About this exercise - The answer must be every line below that holds the word "GRAPH".

Dataset excerpts
/---

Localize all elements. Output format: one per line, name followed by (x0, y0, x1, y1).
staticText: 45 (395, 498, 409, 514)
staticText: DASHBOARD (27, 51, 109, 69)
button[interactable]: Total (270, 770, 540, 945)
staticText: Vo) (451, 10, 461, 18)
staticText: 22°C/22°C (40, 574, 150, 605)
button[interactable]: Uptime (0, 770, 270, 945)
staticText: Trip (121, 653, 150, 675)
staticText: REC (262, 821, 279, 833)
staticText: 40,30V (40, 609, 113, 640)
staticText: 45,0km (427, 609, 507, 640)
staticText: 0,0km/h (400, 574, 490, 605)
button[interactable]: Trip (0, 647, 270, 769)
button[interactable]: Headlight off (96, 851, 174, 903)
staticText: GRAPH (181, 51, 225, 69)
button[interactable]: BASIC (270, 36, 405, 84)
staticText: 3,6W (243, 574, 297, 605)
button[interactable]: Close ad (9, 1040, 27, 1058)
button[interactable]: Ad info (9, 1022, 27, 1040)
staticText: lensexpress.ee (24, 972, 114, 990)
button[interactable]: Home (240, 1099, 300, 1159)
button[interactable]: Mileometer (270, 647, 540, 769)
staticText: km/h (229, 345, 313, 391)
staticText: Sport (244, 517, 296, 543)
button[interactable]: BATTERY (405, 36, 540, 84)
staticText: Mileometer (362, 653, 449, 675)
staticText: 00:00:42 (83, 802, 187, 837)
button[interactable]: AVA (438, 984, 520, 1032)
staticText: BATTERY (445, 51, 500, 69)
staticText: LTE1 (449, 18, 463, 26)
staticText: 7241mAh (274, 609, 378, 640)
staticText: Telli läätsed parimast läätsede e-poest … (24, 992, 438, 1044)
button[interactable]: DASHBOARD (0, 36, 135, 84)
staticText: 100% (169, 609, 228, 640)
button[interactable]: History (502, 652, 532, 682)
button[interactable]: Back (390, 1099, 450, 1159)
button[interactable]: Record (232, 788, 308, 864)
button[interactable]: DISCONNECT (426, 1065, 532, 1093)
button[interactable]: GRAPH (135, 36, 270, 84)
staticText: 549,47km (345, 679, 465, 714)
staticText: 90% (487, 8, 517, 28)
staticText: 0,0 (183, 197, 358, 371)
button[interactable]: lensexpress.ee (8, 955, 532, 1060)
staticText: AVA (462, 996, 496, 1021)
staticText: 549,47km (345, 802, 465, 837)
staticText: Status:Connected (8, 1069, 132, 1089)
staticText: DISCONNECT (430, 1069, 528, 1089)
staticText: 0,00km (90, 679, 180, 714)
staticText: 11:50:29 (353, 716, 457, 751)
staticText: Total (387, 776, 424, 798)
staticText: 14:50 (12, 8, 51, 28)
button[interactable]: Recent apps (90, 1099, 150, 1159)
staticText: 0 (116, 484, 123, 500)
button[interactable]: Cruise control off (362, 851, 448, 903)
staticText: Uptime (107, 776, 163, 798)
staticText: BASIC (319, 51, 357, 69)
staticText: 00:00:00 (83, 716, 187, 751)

\---

Your response -
staticText: GRAPH (181, 51, 225, 69)
button[interactable]: GRAPH (135, 36, 270, 84)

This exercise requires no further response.